There should be at least a spanner wrench for the barrel/shroud nut and a feeler guage to set the barrel gap.Any will do but I'll be if I can't recall the size.It hit me as being a little large so I want to say over .010",but I can't recall it's been so long.I had a model 15 heavy vent rib pistol pac I gave under $400 for and still kick myself in the butt for parting with it,man was it accurate!The only drawback was the stacking in the trigger,but once it smoothed out you could take advantage of it shooting plates or bowling pins.

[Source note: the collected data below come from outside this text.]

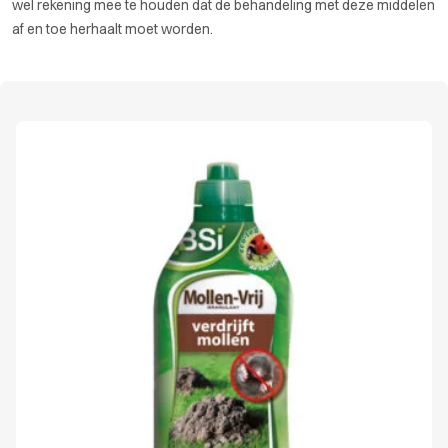
wel rekening mee te houden dat de behandeling met deze middelen
af en toe herhaalt moet worden.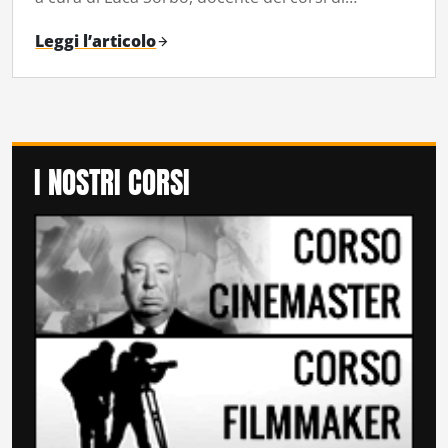
Leggi l’articolo
I NOSTRI CORSI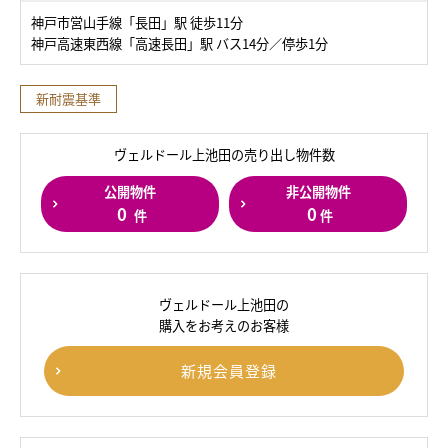
神戸市営山手線「長田」駅 徒歩11分
神戸高速東西線「高速長田」駅 バス14分／停歩1分
新耐震基準
ヴェルドール上池田の売り出し物件数
公開物件
非公開物件
0
0
件
件
ヴェルドール上池田の
購入をお考えのお客様
新規会員登録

Can't tell you what it's worth but a cruise around the gun auctions may get you a general idea.I've seen nice pistol pacs go over 2K last year but don't recall just the pistol,sorry.I'm not sure if they are back up and running yet or not,but they won't be cheap this time around.


----------



## Matt300ZXT

I ended up passing on it. I asked him if it had the tools to change the barrels out and all that and he acted like he thought those were all aftermarket parts and shouldn't have come with the gun and didn't have them. I just didn't feel so hot about it, so I spent the money on a brand new Mossberg 500 instead.


----------



## rex

Probably worked out for the best,finding a barrel wrenck is probably not an easy feat.The 2.5" barrel is useless to me given the size and beefiness of the frame.The 4 and 6" were great handling but the 8" and above could really reach out there and touch something,they were popular in metallic silhouette matches.


----------



## Grunt

I had a couple of DW several yrs ago. Both had the heavy vent rib bbls. Fantastic shooters. Both came with
interchangeable bbls, & wrenches, feeler gauge, etc. Mine were 357 & 44 mag.
The one in the pics, while may be good, looks to have not been taken care of. Not seeing it or shooting it,
I'd have to pass on this one, as you apparently did. Love to have the 357 back. Heck of a shooter.


----------



## rex

Sounds like Grunt knows a bit about these too,I figured this was a dead thread.These things are a competetor with the big Rugers,but they have a step up on them.My next revolver will be a 45LC Ruger and pushed,but I can build that less than a new DW.My God they want a premium compared to the first runs.If you can break in the trigger and deal with the stacking,a Smith will not last as long,there;s beef to them.The cylender lock is well designed,it locks up tight and a reload is about as quick as can be had compared to Smith or Colt.If you hurt one of these it was a fluke lemon or you just plain beat it with stuff you should be using in a small rifle.


----------